**What you need to do**
From the records, pick out and copy each line containing "personalidad".

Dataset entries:
● ● ●
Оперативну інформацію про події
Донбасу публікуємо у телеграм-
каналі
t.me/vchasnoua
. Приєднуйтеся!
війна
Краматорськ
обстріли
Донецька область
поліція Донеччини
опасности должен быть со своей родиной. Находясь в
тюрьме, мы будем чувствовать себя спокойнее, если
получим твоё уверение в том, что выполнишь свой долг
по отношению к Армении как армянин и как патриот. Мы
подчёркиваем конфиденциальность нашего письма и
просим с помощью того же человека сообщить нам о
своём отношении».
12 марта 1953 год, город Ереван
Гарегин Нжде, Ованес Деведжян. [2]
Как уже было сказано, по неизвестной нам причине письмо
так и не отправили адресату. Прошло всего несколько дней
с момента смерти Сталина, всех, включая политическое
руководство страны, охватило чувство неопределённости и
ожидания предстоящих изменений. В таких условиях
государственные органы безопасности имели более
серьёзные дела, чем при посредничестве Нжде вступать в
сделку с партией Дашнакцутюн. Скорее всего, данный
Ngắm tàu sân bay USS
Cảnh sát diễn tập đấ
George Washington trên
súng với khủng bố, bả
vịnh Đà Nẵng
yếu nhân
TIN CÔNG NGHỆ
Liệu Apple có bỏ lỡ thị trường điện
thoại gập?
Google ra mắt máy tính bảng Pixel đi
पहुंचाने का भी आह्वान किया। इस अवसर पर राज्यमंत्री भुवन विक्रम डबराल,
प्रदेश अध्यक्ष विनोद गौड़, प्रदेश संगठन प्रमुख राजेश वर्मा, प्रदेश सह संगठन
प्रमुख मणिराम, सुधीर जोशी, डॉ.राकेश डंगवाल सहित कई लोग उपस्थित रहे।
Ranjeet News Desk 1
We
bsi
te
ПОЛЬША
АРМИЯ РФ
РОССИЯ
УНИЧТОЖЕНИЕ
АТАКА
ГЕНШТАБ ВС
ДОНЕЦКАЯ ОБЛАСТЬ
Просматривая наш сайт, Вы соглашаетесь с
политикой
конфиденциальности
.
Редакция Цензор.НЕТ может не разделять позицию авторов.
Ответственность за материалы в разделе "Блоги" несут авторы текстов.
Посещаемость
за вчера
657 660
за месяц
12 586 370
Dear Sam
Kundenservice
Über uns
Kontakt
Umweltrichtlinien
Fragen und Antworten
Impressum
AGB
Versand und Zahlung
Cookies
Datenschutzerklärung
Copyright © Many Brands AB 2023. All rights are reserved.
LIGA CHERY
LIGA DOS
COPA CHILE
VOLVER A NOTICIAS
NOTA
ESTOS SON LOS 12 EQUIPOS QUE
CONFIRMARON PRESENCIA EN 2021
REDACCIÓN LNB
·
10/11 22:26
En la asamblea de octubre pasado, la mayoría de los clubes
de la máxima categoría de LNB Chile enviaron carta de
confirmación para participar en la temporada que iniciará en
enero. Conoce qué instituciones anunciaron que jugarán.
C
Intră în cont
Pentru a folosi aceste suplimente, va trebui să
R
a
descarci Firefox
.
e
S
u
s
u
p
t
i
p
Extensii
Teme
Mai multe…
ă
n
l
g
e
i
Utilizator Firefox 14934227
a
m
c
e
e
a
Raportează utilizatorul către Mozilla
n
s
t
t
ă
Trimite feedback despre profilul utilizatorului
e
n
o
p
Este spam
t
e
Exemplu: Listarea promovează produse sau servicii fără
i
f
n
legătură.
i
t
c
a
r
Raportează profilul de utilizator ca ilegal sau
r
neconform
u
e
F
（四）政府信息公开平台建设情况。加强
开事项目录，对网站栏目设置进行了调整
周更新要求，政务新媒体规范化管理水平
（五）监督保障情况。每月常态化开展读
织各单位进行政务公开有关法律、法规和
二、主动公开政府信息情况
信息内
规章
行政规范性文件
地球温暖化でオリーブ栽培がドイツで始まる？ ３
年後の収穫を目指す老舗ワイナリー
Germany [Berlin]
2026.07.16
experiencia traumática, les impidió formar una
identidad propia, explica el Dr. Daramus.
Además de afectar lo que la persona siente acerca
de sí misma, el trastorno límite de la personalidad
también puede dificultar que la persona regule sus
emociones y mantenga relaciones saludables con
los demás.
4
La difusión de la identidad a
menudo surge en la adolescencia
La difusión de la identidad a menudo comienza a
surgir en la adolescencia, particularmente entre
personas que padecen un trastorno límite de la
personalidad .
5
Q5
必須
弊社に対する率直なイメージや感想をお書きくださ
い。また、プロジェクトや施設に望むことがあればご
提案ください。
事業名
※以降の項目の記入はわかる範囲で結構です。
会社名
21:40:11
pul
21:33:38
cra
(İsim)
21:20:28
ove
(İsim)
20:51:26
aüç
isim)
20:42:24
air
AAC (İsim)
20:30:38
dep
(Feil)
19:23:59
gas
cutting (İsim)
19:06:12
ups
● ● ●
**Exercise response**
de sí misma, el trastorno límite de la personalidad
personalidad .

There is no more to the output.